BERMAN: Held captive in Ukraine. International observers taken hostage by pro-Russian separatists as the U.S. and Europe set to impose new sanctions on Russia within hours. That region inches closer to war with no end in sight.

Welcome to EARLY START, everyone. A lot going on this morning. I'm John Berman.

HARLOW: And I'm Poppy Harlow. It is 32 minutes past 5:00 a.m. here on the East Coast. We begin with breaking news overnight. The death toll from a round of violent storms keeps on climbing. Right now 17 people are confirmed dead from tornadoes in the Midwest, in the south. Some areas were just leveled by the twister.

BERMAN: Sixteen of those deaths in Arkansas. The damage in at least two towns near Little Rock is very, very severe. The mayor of Vilonia, Arkansas, spoke to CNN about the tornado aftermath in his town.

(BEGIN VIDEO CLIP)

MAYOR JAMES FIRESTONE, VILONIA, ARKANSAS: There were people everywhere bandaged and bloody, people trying to help them. They set up a triage center just across from city hall at the old bread store.

We're just trying to do a search-and-rescue and see how many people we do have injured and try to help those first and wait until the sun comes up in the morning to see how bad the damage is.

(END VIDEO CLIP)

HARLOW: Meantime, a tornado touching down in northeast Oklahoma is blamed for at least one death in the small town of Quapaw.

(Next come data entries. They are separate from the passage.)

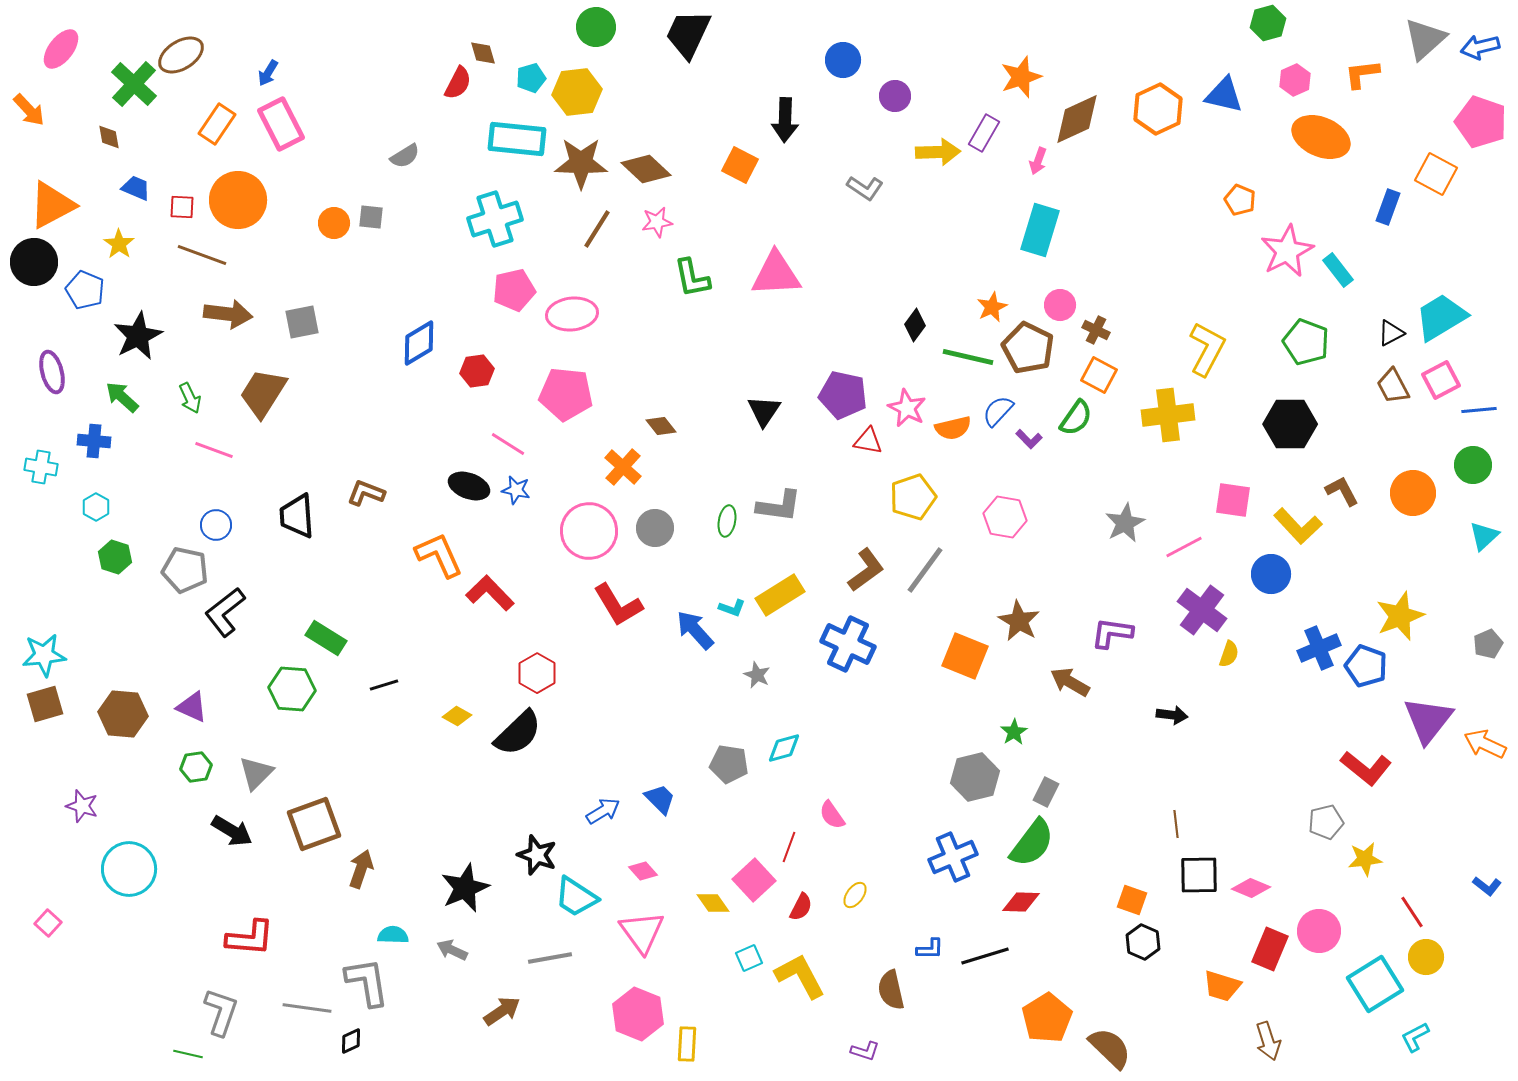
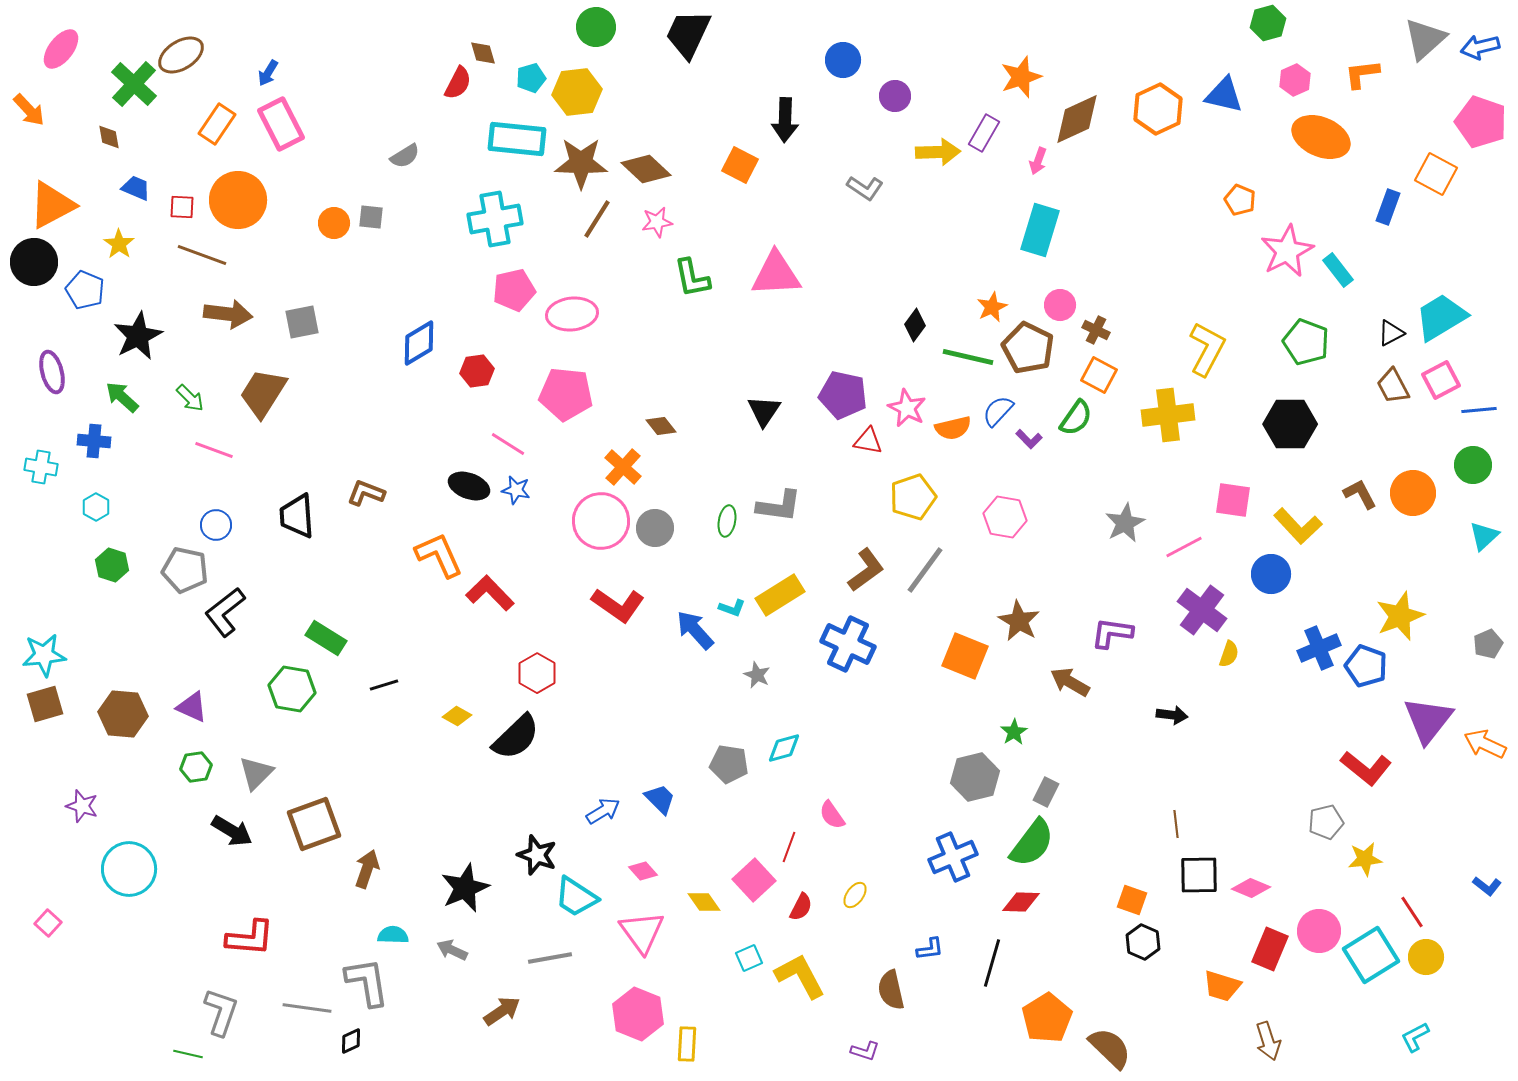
cyan cross at (495, 219): rotated 8 degrees clockwise
brown line at (597, 229): moved 10 px up
green arrow at (190, 398): rotated 20 degrees counterclockwise
brown L-shape at (1342, 491): moved 18 px right, 3 px down
pink circle at (589, 531): moved 12 px right, 10 px up
green hexagon at (115, 557): moved 3 px left, 8 px down
red L-shape at (618, 605): rotated 24 degrees counterclockwise
green hexagon at (292, 689): rotated 6 degrees clockwise
black semicircle at (518, 733): moved 2 px left, 4 px down
brown arrow at (361, 869): moved 6 px right
yellow diamond at (713, 903): moved 9 px left, 1 px up
blue L-shape at (930, 949): rotated 8 degrees counterclockwise
black line at (985, 956): moved 7 px right, 7 px down; rotated 57 degrees counterclockwise
cyan square at (1375, 984): moved 4 px left, 29 px up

That is near the border of Kansas and Missouri. Police say about half of that town suffered extensive damage and emergency officials are conducting search-and-rescue operations right now.

BERMAN: Severe sadness for a family in North Carolina. Eleven-month- old Gavin Soto has died from the injuries he suffered on Friday when a tornado sent the roof of this family's home crashing down inside. Multiple tornadoes destroyed hundreds of homes in North Carolina.

HARLOW: And people in parts of Kansas are also reeling this morning from damage caused by a tornado there. You can see those funnel clouds, shocking pictures, hanging over the town of Baxter Springs, Kansas. Officials report significant damage there with dozens of homes and businesses also destroyed.

BERMAN: President Obama weighing in on this deadly round of storms while he was speaking at a news conference in the Philippines just a short time ago.

(BEGIN VIDEO CLIP)

BARACK OBAMA, PRESIDENT OF THE UNITED STATES: I want everyone affected by this tragedy to know that FEMA and the federal government is on the ground and will help our fellow Americans in need, working with state and local officials. And I wanted everybody to know that your country will be there to help you recover and rebuild as long as it takes.

(END VIDEO CLIP)

BERMAN: We're going to get a better sense of the damage that these storms caused as the sun comes up.

HARLOW: Yes.

BERMAN: We do know that the worst may not be over yet.

Indra Petersons tracking all of this for us this morning. Good morning, Indra.

INDRA PETERSONS, AMS METEOROLOGIST: Yes. Good morning. The last thing you want to hear, though, that danger is still out there, and unfortunately, that is the case this morning.

Let's talk about it. We've already seen 31 damage reports from tornadoes from the squall line as it made its way across. You can actually see anywhere from Iowa, Nebraska, even all the way back especially in through Arkansas, the devastating consequences from this powerful storm that made its way through.

One of the things we've noted is one of these has been actually tracked as a long track tornado. You can actually see as it made its way across. The biggest concern yes, right around Vilonia, we're hearing reports that some of these houses were completely leveled down to their foundation. That brings to attention the thought that these could be EF-4 or even EF-5 tornadoes. Of course, the National Weather Service does need to go out and survey that damage today and say whether or not that is the case. One of the places you can actually around Mayflower where you see this pink, that is a debris ball. You can actually see that signature there on the radar itself as it did make its way across.

This morning, still looking at tornado watch boxes. The danger is still out there. Memphis, Little rock, even out towards Shreveport, we still have these tornado watch areas as the instability continues in the afternoon, we will see that rise. We still have the warm, moist air, the dry air behind it, a low making its way across.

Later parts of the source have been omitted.